I wanted to share my thoughts about something that has been a high expectation for women my age: marriage and babies. Notice that I didn’t mention love. I mean we all know from teasing couples when we were kids that love comes first, right? Wrong. At least I haven’t seen it through my eyes lately. It seems like there’s so much pressure being 22… I’m still young and people younger than me are getting married and having kids (or lately vice versa). You’re probably thinking “Why are you hating so bad?” Fact is I’m not but actually glad. You’re teaching me a few lessons because majority of the time it doesn’t end pretty or last long. So without further a dieu, I’m gonna give a few tips (or really what I would want from my relationship)on what you should expect, do or need before you say “I do”:
1. “Love isn’t just a word. It’s an action” - I’ve seen 14 year old ‘couples’ just throw this word around like dirty laundry. And then repeat the same thing, to a different person, at about the same time period of the relationship (usually within the first few days..). I mean love really is just a word but for me. NO. IT’S A ACTION. There’s nothing more lovely than a person SHOWING how much he or she truly loves some one. And I’m not saying buy a billboard ad expressing how much(because that’s creepy anyways). But I’m talking about he or she actually worries about your well being/safety. It’s like “When you hurt, I hurt.” So save the ‘I love yous’ till later on. This way you won’t wear this phrase out.
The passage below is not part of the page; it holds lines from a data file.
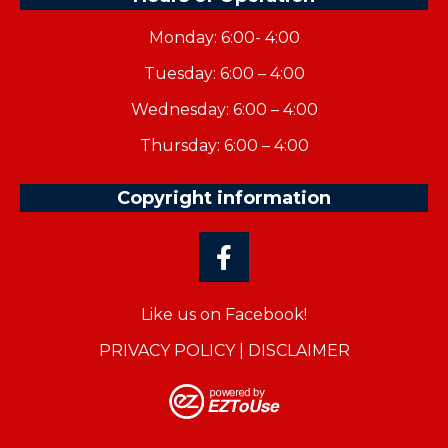
Monday: 6:00- 4:00
Tuesday: 6:00 – 4:00
Wednesday: 6:00 – 4:00
Thursday: 6:00 – 4:00
Copyright information
Like us on Facebook!
PRIVACY POLICY
|
DISCLAIMER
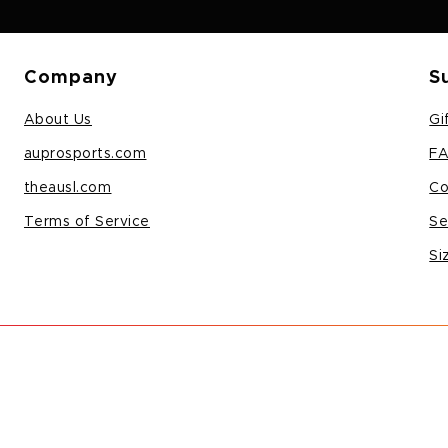
Company
S
About Us
Gi
auprosports.com
F
theausl.com
Co
Terms of Service
Se
Si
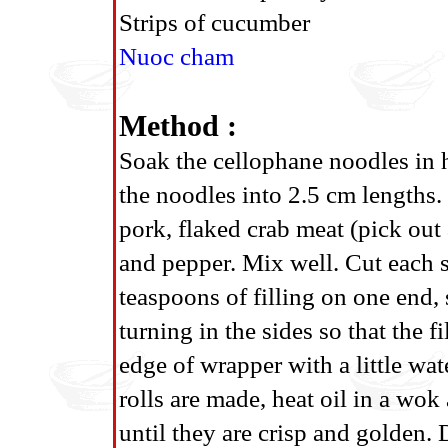
Strips of cucumber
Nuoc cham
Method :
Soak the cellophane noodles in h
the noodles into 2.5 cm lengths. 
pork, flaked crab meat (pick out 
and pepper. Mix well. Cut each s
teaspoons of filling on one end, s
turning in the sides so that the 
edge of wrapper with a little wat
rolls are made, heat oil in a wo
until they are crisp and golden. D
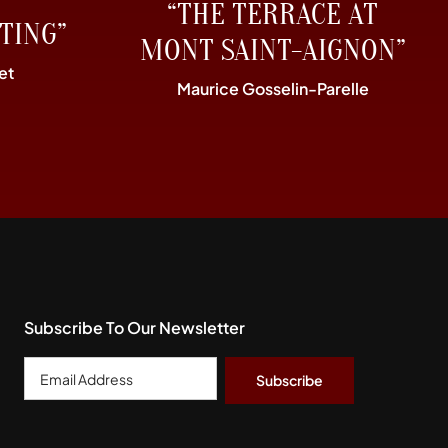
“THE TERRACE AT
TING”
MONT SAINT-AIGNON”
et
Maurice Gosselin-Parelle
Subscribe To Our Newsletter
Email
Address
*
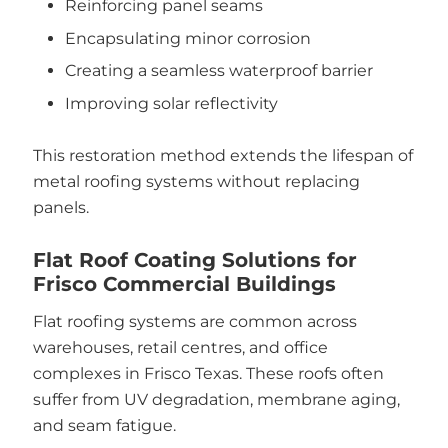
Reinforcing panel seams
Encapsulating minor corrosion
Creating a seamless waterproof barrier
Improving solar reflectivity
This restoration method extends the lifespan of
metal roofing systems without replacing
panels.
Flat Roof Coating Solutions for
Frisco Commercial Buildings
Flat roofing systems are common across
warehouses, retail centres, and office
complexes in Frisco Texas. These roofs often
suffer from UV degradation, membrane aging,
and seam fatigue.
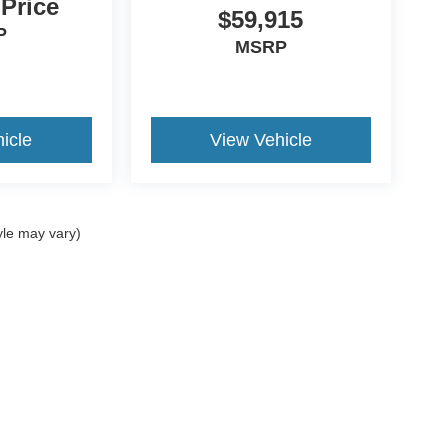
 Price
$59,915
P
MSRP
icle
View Vehicle
yle may vary)
ccuracy of the information contained on this site, absolute accuracy cannot be gua
ind, either express or implied. All vehicles are subject to prior sale. Price does not 
(Not in Stock) but can be made available to you at our location within a reasonable 
Disclosures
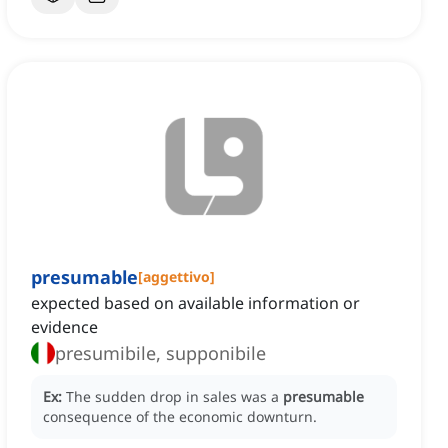
presumable
[
aggettivo
]
expected based on available information or
evidence
presumibile, supponibile
Ex:
The sudden drop in sales was a
presumable
consequence of the economic downturn.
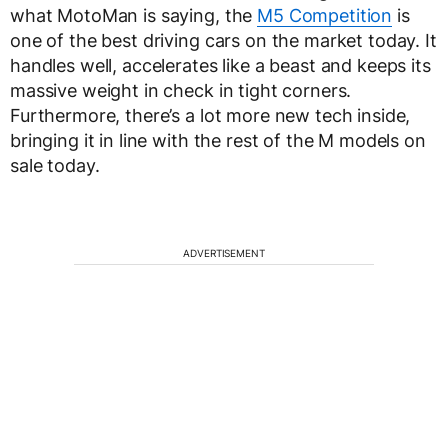
what MotoMan is saying, the
M5 Competition
is
one of the best driving cars on the market today. It
handles well, accelerates like a beast and keeps its
massive weight in check in tight corners.
Furthermore, there’s a lot more new tech inside,
bringing it in line with the rest of the M models on
sale today.
ADVERTISEMENT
2. “You can’t just marry somebody you just met”- It’s about time disney! I cannot stress how important this could be. Who ever I marry, I want to know EVERY THING about him. And I’m not talking about late night phone calls and texting (because we really know you’re not actually “getting to know each other”). I’m talking about knowing their whole family, their faults, their accomplishments, hopes and dreams. Face to face conversations people!! GOING OUT ON ACTUAL DATES. Which brings up my next point.
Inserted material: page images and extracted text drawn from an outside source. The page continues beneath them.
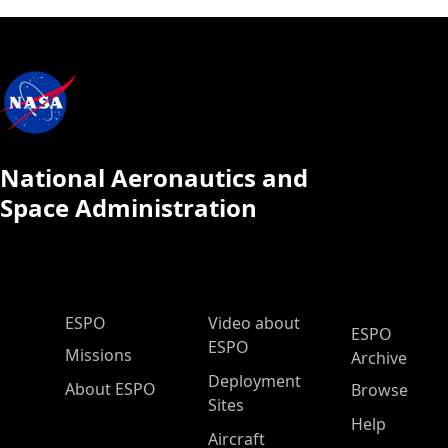
National Aeronautics and
Space Administration
ESPO Main Menu
ESPO
Video about
ESPO
ESPO
Missions
Archive
Deployment
About ESPO
Browse
Sites
Help
Aircraft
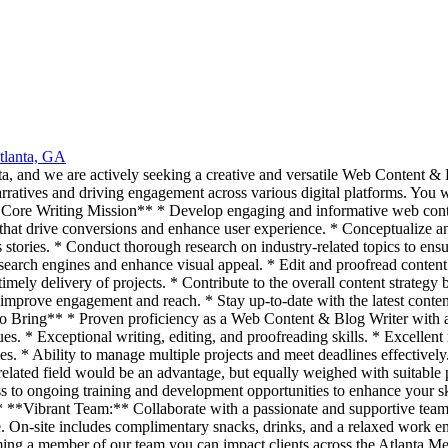
tlanta, GA
, and we are actively seeking a creative and versatile Web Content & B
arratives and driving engagement across various digital platforms. You wi
ur Core Writing Mission** * Develop engaging and informative web conten
 that drive conversions and enhance user experience. * Conceptualize an
s stories. * Conduct thorough research on industry-related topics to ens
search engines and enhance visual appeal. * Edit and proofread content 
imely delivery of projects. * Contribute to the overall content strategy
mprove engagement and reach. * Stay up-to-date with the latest content 
To Bring** * Proven proficiency as a Web Content & Blog Writer with a 
. * Exceptional writing, editing, and proofreading skills. * Excellent r
ties. * Ability to manage multiple projects and meet deadlines effectiv
related field would be an advantage, but equally weighed with suitable
 to ongoing training and development opportunities to enhance your sk
. * **Vibrant Team:** Collaborate with a passionate and supportive te
te. On-site includes complimentary snacks, drinks, and a relaxed work e
ecoming a member of our team you can impact clients across the Atlanta 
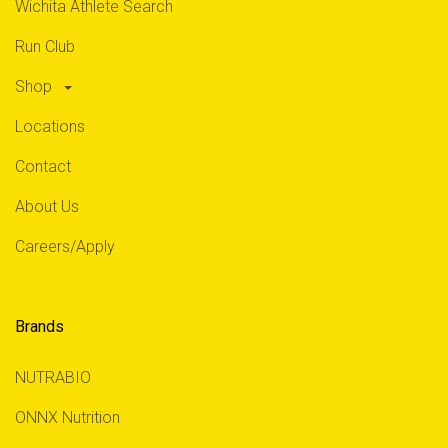
Wichita Athlete Search
Run Club
Shop
Locations
Contact
About Us
Careers/Apply
Brands
NUTRABIO
ONNX Nutrition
3. “Dating”- Does this even exist anymore?! Im talking about he-picked-me-up-from-my-house-opened-my-door-paid-for-my-food -and-brought-me-home-at-a-reasonable-time date. Well I’m telling you it finally happened to me a few months before I turned 21 and once again a few days after that. And you know what… it was the fondest memory I’ve ever had.
4. “Sharing each others interests will not kill you”- I mean why not?! If you plan to spend the rest of your lives together and not once go hunting with him and his buddies or whatever hobby he’s into, you’re going to get bored and miserable. Spending time together could relieve a lot of stress and create fun times. Us girls do need some girl time to chill and gossip but there comes a point of time that you just need to be by your man’s side (in my case- a deer stand).
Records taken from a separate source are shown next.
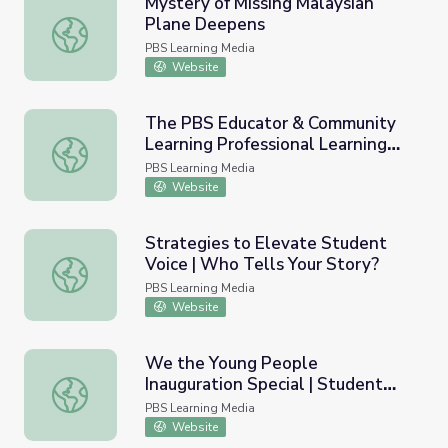
Mystery of Missing Malaysian
Plane Deepens
Mystery of Missing Malaysian Plane Deepens
PBS Learning Media
Website
The PBS Educator & Community
Learning Professional Learning
The PBS Educator & Community Learning Professional Lea
Series
PBS Learning Media
Website
Strategies to Elevate Student
Voice | Who Tells Your Story?
Strategies to Elevate Student Voice | Who Tells Your St
PBS Learning Media
Website
We the Young People
Inauguration Special | Student
We the Young People Inauguration Special | Student Rep
Reporting Labs
PBS Learning Media
Website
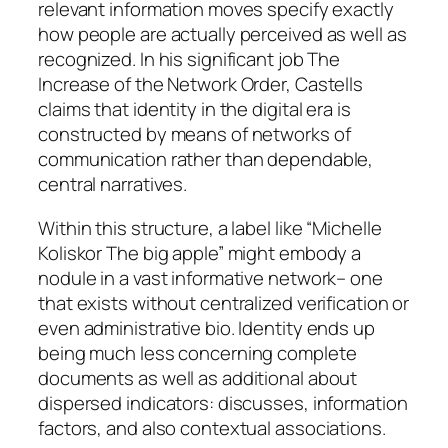
relevant information moves specify exactly
how people are actually perceived as well as
recognized. In his significant job The
Increase of the Network Order, Castells
claims that identity in the digital era is
constructed by means of networks of
communication rather than dependable,
central narratives.
Within this structure, a label like “Michelle
Koliskor The big apple” might embody a
nodule in a vast informative network– one
that exists without centralized verification or
even administrative bio. Identity ends up
being much less concerning complete
documents as well as additional about
dispersed indicators: discusses, information
factors, and also contextual associations.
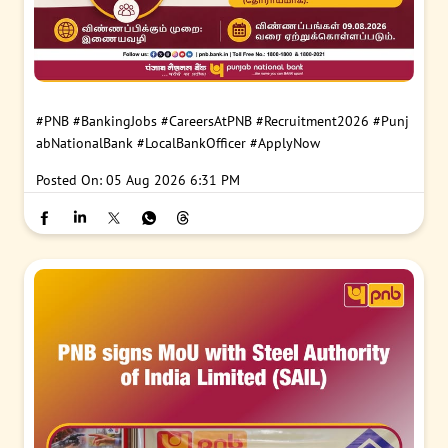
#PNB
#BankingJobs
#CareersAtPNB
#Recruitment2026
#Punj
abNationalBank
#LocalBankOfficer
#ApplyNow
Posted On:
05 Aug 2026 6:31 PM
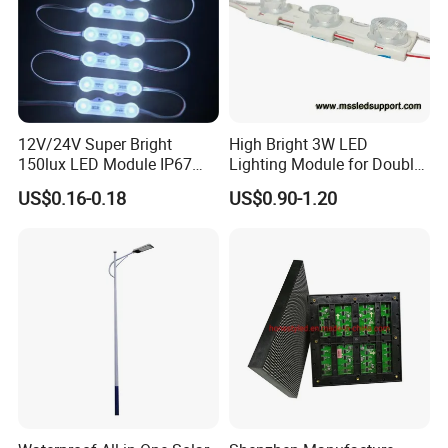
12V/24V Super Bright
High Bright 3W LED
150lux LED Module IP67
Lighting Module for Double
Waterproof White Diffuse
View Light Box with CE
US$0.16-0.18
US$0.90-1.20
Lens LED Sign Module for
Certification & UL Standard
Shop Front Letter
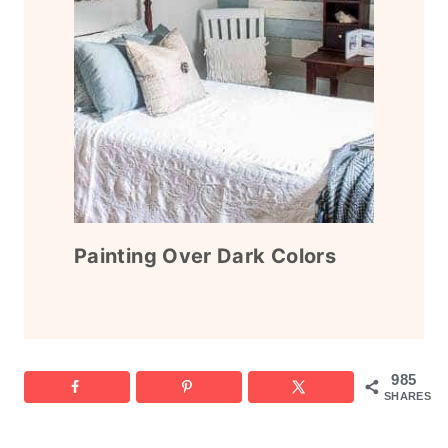
Painting Over Dark Colors
985
SHARES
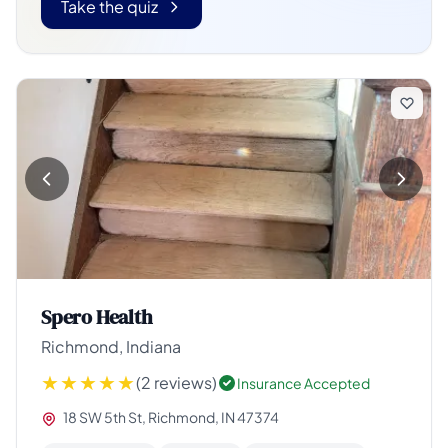
Take the quiz
Spero Health
Richmond, Indiana
(2 reviews)
Insurance Accepted
18 SW 5th St, Richmond, IN 47374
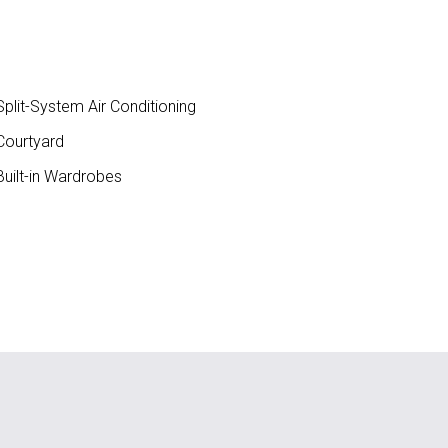
plit-System Air Conditioning
ourtyard
uilt-in Wardrobes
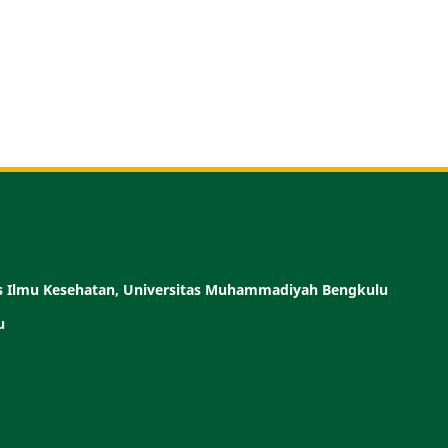
as Ilmu Kesehatan, Universitas Muhammadiyah Bengkulu
u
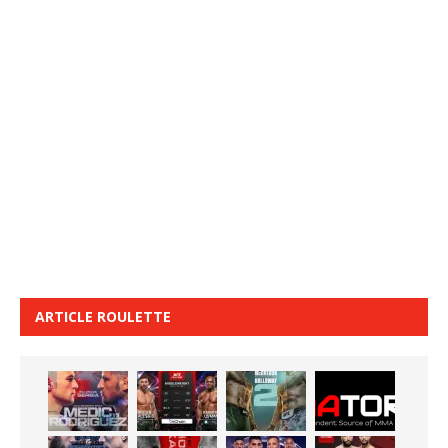
ARTICLE ROULETTE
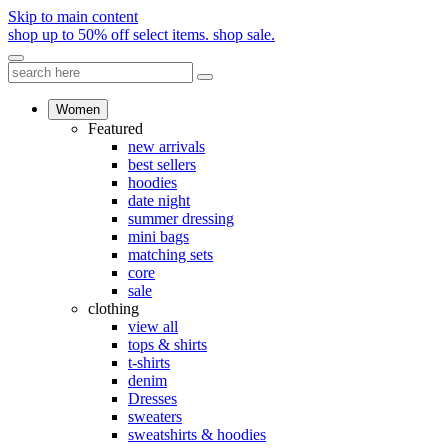
Skip to main content
shop up to 50% off select items.
shop sale.
Women
Featured
new arrivals
best sellers
hoodies
date night
summer dressing
mini bags
matching sets
core
sale
clothing
view all
tops & shirts
t-shirts
denim
Dresses
sweaters
sweatshirts & hoodies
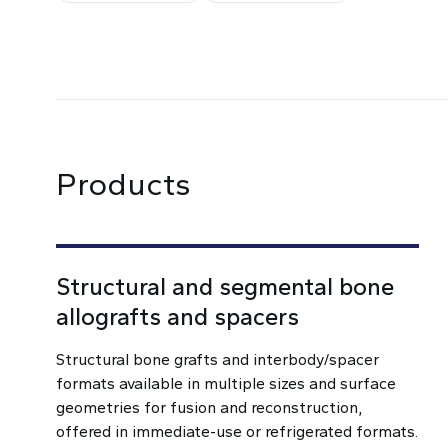
Products
Structural and segmental bone
allografts and spacers
Structural bone grafts and interbody/spacer
formats available in multiple sizes and surface
geometries for fusion and reconstruction,
offered in immediate-use or refrigerated formats.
5. “If he doesn’t respect you or love like your daddy, then he’s not the one.” - Okay I’m letting my southern don’t-mess-with-his-daughter-or-he’ll-shoot side out. But assuming you have a father figure in your life (if not could be your mom, grandpa, uncle whatever) they’ll love, protect and care for you ALWAYS. No matter how moody you get early in the mornings or whatever the stituation, he should love you for who you are.
6. “COMMUNICATION.” Holy cow! I cannot express how important this but I’ll try my best to explian. First let me start off with the ladies. We are so guilty of saying “everything is fine” or “it’s okay”. When really we ment to say “WHY CAN’T YOU DO THE DISHES FOR ONCE?” or “That really did hurt my feelings… ” Ladies when a man asks you what’s wrong just take a deep breath and simply tell him. Men can’t read minds! And men please please please just let us talk. We’re weird creatures… and just need someone to vent to.
7. “Time”- Because 5 days to a few months isn’t long enough to fall in love.8. “You can’t fix some thing that isn’t broken.” - Pretty self explanatory. I know so many people that think they can change some one once they start going steady. And I was one of them. Fact is you’re too worried about what the other person is doing/acting that it could put a lot of strain in the relationship. It never ends pretty. That’s the whole point of dating. If you’re ashamed or embarrassed from the beginning, just move on. You need to accept the person for who they are. Not for who you want them to be.
I’m probably forgetting some but I will definitely post more when it comes to mind. These pointers/tips have really helped my relationship and could probably help you too.